Behind the Scenes: How We Make Billions of Forecasts 96 Times a Day
Chairman & CEO at The Weather Company
In the past several months, we have improved the accuracy of precipitation forecasts by another 15% and the accuracy of temperature forecasts by 2 degrees Fahrenheit. This is entirely because we are now forecasting for every location on Earth (at least 3 billion named locations) instead of mapping people to the approximately 2MM locations where forecasts have traditionally been done.
….mobile access is always current. So this means that our current day forecasts are now updated 96 times per day, and days 2-15 are updated at least 24 times per day.
….Our new forecasting platform is the largest application in the Amazon Web Services cloud. We are currently scaled to deliver 115,000 unique forecasts per second, or more than 10 Billion forecasts per day.

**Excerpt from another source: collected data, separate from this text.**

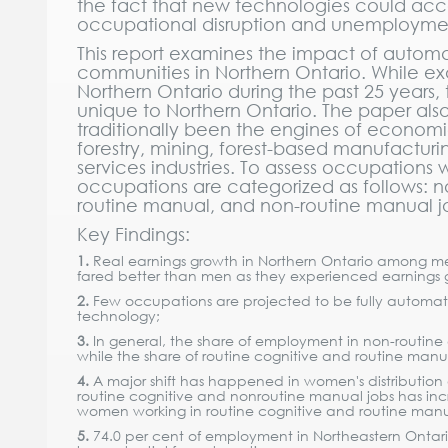
the fact that new technologies could ac
occupational disruption and unemployme
This report examines the impact of automat
communities in Northern Ontario. While 
Northern Ontario during the past 25 years,
unique to Northern Ontario. The paper also
traditionally been the engines of econom
forestry, mining, forest-based manufacturi
services industries. To assess occupations
occupations are categorized as follows: no
routine manual, and non-routine manual j
Key Findings:
1.
Real earnings growth in Northern Ontario among 
fared better than men as they experienced earnings gr
2.
Few occupations are projected to be fully automate
technology;
3.
In general, the share of employment in non-routine
while the share of routine cognitive and routine manua
4.
A major shift has happened in women's distribution
routine cognitive and nonroutine manual jobs has incr
women working in routine cognitive and routine manu
5.
74.0 per cent of employment in Northeastern Ontario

….We are voracious consumers of data to make this happen. We build on the incredibly skillful global models of government agencies, such as NOAA and ECMWF, as well as models built by some of the world’s great universities and research organizations. We add the data we collect from airplanes (who provide that data as part of our aviation weather service contracts with most airlines and private operators.) We also work with tens of thousands of individuals who buy and build personal weather stations, connect those stations to our Weather Underground network and send us their own weather data every 2.5 seconds. And we are exploring new potential observations from home sensors, windshield wipers, smartphone air pressure gages, and literally billions of additional sources that can sustain this faster rate of innovation and improved forecasting skill.

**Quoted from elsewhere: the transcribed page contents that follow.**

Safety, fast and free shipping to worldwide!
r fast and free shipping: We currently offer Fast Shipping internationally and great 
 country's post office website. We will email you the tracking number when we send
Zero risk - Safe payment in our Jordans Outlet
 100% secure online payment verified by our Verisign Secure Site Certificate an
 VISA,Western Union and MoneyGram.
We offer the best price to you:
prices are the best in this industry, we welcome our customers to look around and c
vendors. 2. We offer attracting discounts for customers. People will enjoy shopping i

….Two years ago, we began creating this new forecasting system. The bulk of the work was building the statistical optimization to calibrate and blend the world’s best global weather models. And then we supported these algorithms with more and faster computing power, as well as more observations, to enable constant machine learning. At the same time, machine learning and algorithmic forecasts sometimes miss enough color for people to truly know what the forecast means, and how to act. So we invented an exception process when our human meteorologists and social scientists need to interpret and verbalize certain forecasts, especially when life and property-threatening storm systems are predicted.